Google Cloud's TPU v5e was explicitly positioned for inference workloads and is available to cloud customers running their own models. Hugging Face has done integration work so models from their hub can run on Cloud TPUs. For most developers outside of Google, though, NVIDIA GPUs remain dominant because the tooling (vLLM, TensorRT-LLM, llama.cpp) is GPU-native, and most open-weight models are released with PyTorch weights rather than JAX.
What About the Coral Edge TPU?
This is where my research took an interesting turn. Consumer-accessible TPU hardware does exist: the Google Coral line includes USB sticks, PCIe cards, and dev boards. As a hardware engineer, this was naturally appealing. Could something like Qwen3 run on one?
The short answer is no, and the reasons are instructive.
Coral's hard constraints
- 4MB of on-chip SRAM only, with no external memory interface
- INT8 quantized models exclusively, no floating point support
- Approximately 4 TOPS of compute
- TensorFlow Lite models only, compiled through a specific Coral toolchain
The Coral was designed for a completely different problem class: real-time image classification on a Raspberry Pi, keyword spotting, anomaly detection on sensor data. Think MobileNet and EfficientDet, not transformers.
Why Qwen3 is a non-starter on Coral
Even the smallest Qwen3 model at 0.6B parameters presents an insurmountable problem. A 0.6B parameter model in INT8 is roughly 600MB of weights. The Coral TPU has 4MB of on-chip SRAM and no way to stream weights from external memory the way a CPU or GPU can. The entire accelerated model must fit on-chip. Memory alone makes it impossible, before even considering that transformer attention mechanisms do not map cleanly onto what the Coral compiler can handle.
Key insight
The Coral Edge TPU predates the LLM era entirely. Its constraints reflect a different generation of ML thinking, where small, static, quantized models were the target. It is genuinely excellent at that problem. It is simply a different category of hardware from what LLM inference requires.
Realistic Hardware for Local LLM Inference
If the goal is faster local LLM inference without relying on cloud GPUs, here is what actually delivers:
Raspberry Pi 5 — CPU-only but llama.cpp runs small models at usable speeds. A reasonable low-cost starting point.
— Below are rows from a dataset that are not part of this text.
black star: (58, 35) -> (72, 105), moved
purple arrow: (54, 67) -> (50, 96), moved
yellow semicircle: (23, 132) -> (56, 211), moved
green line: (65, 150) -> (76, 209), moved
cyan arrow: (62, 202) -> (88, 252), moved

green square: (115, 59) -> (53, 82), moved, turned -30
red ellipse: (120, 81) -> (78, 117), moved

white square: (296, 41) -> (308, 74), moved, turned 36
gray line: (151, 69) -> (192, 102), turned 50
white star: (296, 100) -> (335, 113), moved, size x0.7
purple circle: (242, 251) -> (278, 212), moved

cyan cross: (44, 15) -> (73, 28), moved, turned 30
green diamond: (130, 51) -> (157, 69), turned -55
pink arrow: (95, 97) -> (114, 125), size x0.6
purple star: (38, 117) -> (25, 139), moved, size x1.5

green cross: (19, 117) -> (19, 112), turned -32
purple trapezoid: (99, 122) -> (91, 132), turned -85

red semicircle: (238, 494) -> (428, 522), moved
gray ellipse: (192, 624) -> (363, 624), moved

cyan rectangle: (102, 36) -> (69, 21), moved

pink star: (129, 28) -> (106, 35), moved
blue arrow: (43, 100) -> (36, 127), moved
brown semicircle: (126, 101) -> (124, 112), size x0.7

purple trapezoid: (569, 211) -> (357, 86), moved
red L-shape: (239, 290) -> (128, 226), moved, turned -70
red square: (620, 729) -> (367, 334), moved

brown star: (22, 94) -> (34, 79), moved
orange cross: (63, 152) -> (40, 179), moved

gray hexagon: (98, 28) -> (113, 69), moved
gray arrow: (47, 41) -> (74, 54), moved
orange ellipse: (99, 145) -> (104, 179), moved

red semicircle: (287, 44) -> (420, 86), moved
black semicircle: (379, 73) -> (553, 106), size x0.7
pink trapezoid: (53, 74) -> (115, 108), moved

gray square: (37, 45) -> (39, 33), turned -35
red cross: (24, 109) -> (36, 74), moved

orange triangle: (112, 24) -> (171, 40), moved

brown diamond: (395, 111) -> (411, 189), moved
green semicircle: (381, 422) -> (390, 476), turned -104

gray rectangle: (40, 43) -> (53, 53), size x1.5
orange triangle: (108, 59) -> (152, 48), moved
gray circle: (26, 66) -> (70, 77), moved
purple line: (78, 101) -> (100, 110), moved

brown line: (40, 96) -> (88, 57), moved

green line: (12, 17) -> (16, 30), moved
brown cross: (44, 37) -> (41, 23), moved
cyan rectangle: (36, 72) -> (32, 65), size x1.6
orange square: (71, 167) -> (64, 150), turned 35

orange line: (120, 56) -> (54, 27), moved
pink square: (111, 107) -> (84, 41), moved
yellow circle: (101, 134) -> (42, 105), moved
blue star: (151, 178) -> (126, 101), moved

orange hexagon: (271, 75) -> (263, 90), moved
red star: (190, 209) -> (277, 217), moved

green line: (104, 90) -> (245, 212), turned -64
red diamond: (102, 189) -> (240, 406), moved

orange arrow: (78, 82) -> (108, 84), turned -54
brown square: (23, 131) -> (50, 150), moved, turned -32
Apple Silicon (M-series) — Unified memory architecture is surprisingly strong for LLM inference per dollar. Even an M1 Mac Mini punches well above its price.
NVIDIA Jetson Orin — The serious edge ML platform. Handles small LLMs well with proper GPU acceleration.
Hailo-8 / 8L — More capable edge AI chips with greater memory headroom than Coral. Worth watching as the ecosystem matures.
For pure CPU inference today, a well-specced x86 machine running llama.cpp with a quantized small model (Qwen3-0.6B or 1.7B in Q4) is often the most practical path for tinkering without significant hardware investment.
TPUs are remarkable hardware: purpose-built, efficient, and quietly responsible for serving a significant fraction of the world's AI inference workloads. They are just not accessible in the way GPUs are for consumer and hobbyist use. The consumer Coral line occupies a completely different niche and is not suited for LLMs in any meaningful sense.
For local LLM experimentation, the most practical upgrade path today is either Apple Silicon for the unified memory advantage, or waiting for the GPU market to normalize and picking up a used NVIDIA card with sufficient VRAM. The TPU rabbit hole was worth exploring, even if it led back to familiar ground.